GIVEN ENTRIES:
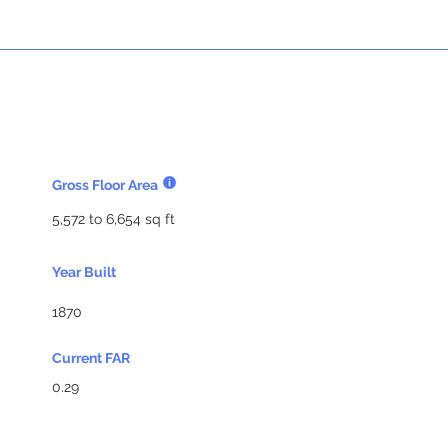
Gross Floor Area
5,572 to 6,654 sq ft
Year Built
1870
Current FAR
0.29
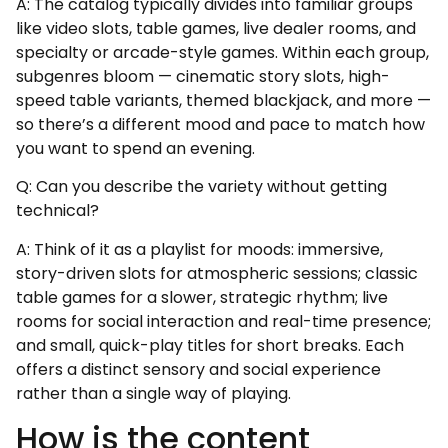
A: The catalog typically divides into familiar groups
like video slots, table games, live dealer rooms, and
specialty or arcade-style games. Within each group,
subgenres bloom — cinematic story slots, high-
speed table variants, themed blackjack, and more —
so there’s a different mood and pace to match how
you want to spend an evening.
Q: Can you describe the variety without getting
technical?
A: Think of it as a playlist for moods: immersive,
story-driven slots for atmospheric sessions; classic
table games for a slower, strategic rhythm; live
rooms for social interaction and real-time presence;
and small, quick-play titles for short breaks. Each
offers a distinct sensory and social experience
rather than a single way of playing.
How is the content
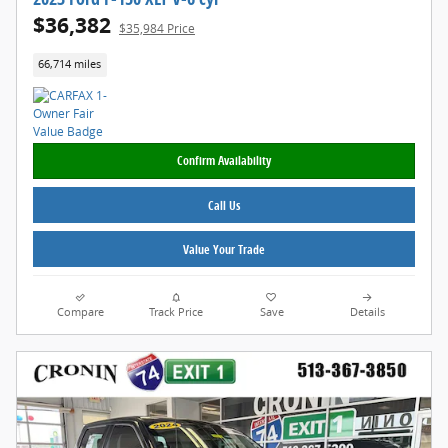
$36,382
$35,984 Price
66,714 miles
Confirm Availability
Call Us
Value Your Trade
Compare
Track Price
Save
Details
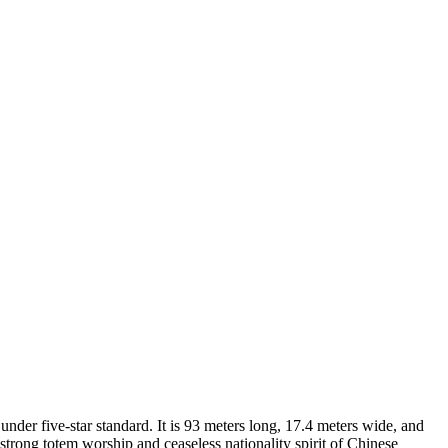
under five-star standard. It is 93 meters long, 17.4 meters wide, and
 strong totem worship and ceaseless nationality spirit of Chinese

PROBLEM STATEMENT: The full set of entries should be transcribed exactly, pictures left aside.

YOUR SOLUTION:
Gross Floor Area
5,572 to 6,654 sq ft
Year Built
1870
Current FAR
0.29
A: The catalog typically divides into familiar groups
like video slots, table games, live dealer rooms, and
specialty or arcade-style games. Within each group,
subgenres bloom — cinematic story slots, high-
speed table variants, themed blackjack, and more —
so there’s a different mood and pace to match how
you want to spend an evening.
Q: Can you describe the variety without getting
technical?
A: Think of it as a playlist for moods: immersive,
story-driven slots for atmospheric sessions; classic
table games for a slower, strategic rhythm; live
rooms for social interaction and real-time presence;
and small, quick-play titles for short breaks. Each
offers a distinct sensory and social experience
rather than a single way of playing.
How is the content
$36,382
$35,984 Price
66,714 miles
Confirm Availability
Call Us
Value Your Trade
Compare
Track Price
Save
Details
under five-star standard. It is 93 meters long, 17.4 meters wide, and
 strong totem worship and ceaseless nationality spirit of Chinese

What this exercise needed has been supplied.